The British & Irish Lions is an invitational tour for the best players from the “four nations”: England, Scotland, Wales, & Ireland. The teams come together once every four years to play one of the top Southern Hemisphere sides: New Zealand, Australia, or South Africa. This year, the Lions traveled to South Africa where they will be facing the current World Champions in a grueling series of three test matches as well as a series of warm-up games against some of the regional sides.
So, what does this have to do with data analytics? A few weeks ago, I was scrolling through social media and came across a sports pundit’s predictions on the starting line-up for the first test match in the series, on July 24th. My first thought was that it definitely wasn’t the line-up I’d have picked or expected and my second thought, rather sadly, was “I wonder if we could pick something better using analytics”.
I’d seen other demonstrations and examples in sports analytics where you perhaps pick a fantasy league using analytics, where you can use optimization procedures subject to a budget constraint. But picking the Lions line-up by numbers is a rather different task.
Firstly, we are picking the best starting line-up from a squad of players who have been shortlisted. They’ve already boarded the plane to South Africa and have been training in the camps readying themselves for selection. There is no “budget” constraint here – the coach simply has to pick the best team to face South Africa from a fixed pool of players. This line-up is likely to change between the different tests based on evolving tactics, injuries, and second-guessing which side “The Boks” will choose.
The goal of this exercise was to come up with a model that generates a starting line-up based on performance data and analyst preference weightings. I wanted to produce a model that was flexible enough that it could be tweaked to generate the best side even if playing preferences change. In simulation and optimization, this is often referred to as a sensitivity analysis. This has a very practical application for this dataset too; if the coach wanted to re-run the model to select a side that is better for pure attacking or defensive play one would only need to change the parameter weights to re-select the side.
In this blog, we also look at how the selections change between the first and second tests with differences to the squad availability.
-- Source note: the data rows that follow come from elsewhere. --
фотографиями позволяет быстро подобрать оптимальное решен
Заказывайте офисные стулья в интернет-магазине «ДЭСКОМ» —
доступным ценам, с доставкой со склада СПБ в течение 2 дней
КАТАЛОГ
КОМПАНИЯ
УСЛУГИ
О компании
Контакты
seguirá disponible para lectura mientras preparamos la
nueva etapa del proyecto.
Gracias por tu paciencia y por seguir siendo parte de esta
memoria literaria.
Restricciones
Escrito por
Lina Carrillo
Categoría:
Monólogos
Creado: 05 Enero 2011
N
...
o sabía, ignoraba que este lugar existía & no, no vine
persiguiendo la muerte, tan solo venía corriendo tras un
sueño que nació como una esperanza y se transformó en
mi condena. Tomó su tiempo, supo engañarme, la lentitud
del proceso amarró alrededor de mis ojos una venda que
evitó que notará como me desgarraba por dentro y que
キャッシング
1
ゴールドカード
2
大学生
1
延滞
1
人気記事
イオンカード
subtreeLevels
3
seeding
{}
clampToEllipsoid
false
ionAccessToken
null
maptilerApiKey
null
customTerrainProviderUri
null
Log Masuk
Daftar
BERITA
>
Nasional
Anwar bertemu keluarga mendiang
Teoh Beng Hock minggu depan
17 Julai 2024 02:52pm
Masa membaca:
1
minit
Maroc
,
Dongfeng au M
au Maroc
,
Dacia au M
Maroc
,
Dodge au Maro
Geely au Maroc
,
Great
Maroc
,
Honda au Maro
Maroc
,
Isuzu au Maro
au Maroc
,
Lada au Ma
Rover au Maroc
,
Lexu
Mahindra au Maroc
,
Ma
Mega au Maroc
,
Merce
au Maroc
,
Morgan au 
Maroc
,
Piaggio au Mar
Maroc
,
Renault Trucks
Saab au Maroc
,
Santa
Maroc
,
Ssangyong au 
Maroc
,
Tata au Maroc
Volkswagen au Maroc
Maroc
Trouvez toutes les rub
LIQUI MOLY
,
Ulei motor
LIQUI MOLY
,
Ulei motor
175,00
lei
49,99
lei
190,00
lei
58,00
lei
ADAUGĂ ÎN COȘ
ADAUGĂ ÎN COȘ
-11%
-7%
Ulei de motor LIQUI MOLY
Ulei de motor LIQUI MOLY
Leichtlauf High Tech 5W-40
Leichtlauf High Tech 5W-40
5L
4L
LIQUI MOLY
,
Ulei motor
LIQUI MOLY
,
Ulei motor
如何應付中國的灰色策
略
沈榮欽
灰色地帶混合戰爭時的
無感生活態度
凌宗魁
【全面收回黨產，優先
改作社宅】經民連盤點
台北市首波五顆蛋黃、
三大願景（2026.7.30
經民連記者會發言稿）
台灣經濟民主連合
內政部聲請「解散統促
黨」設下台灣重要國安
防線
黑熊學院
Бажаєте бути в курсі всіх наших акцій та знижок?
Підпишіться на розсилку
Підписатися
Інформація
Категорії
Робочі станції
You can read the technical deep dive blog from the first test match here: https://communities.sas.com/t5/SAS-Communities-Library/Using-SAS-Viya-to-Select-the-British-amp-Irish-Lions-Rugby-Team/ta-p/755754
The player selection is done via a two-fold approach. Firstly, each position has a weighted preference ranking based on a set of inputs using the PROMETHEE algorithm. Here we get a complete preference ranking for each eligible player of each position. Since many players cover multiple positions, these players get a rank for each position they can cover.
Once we have the complete rankings by position, we reduce the list as a Linear Assignment Problem solved as the minimum-weight matching in a bipartite directed graph.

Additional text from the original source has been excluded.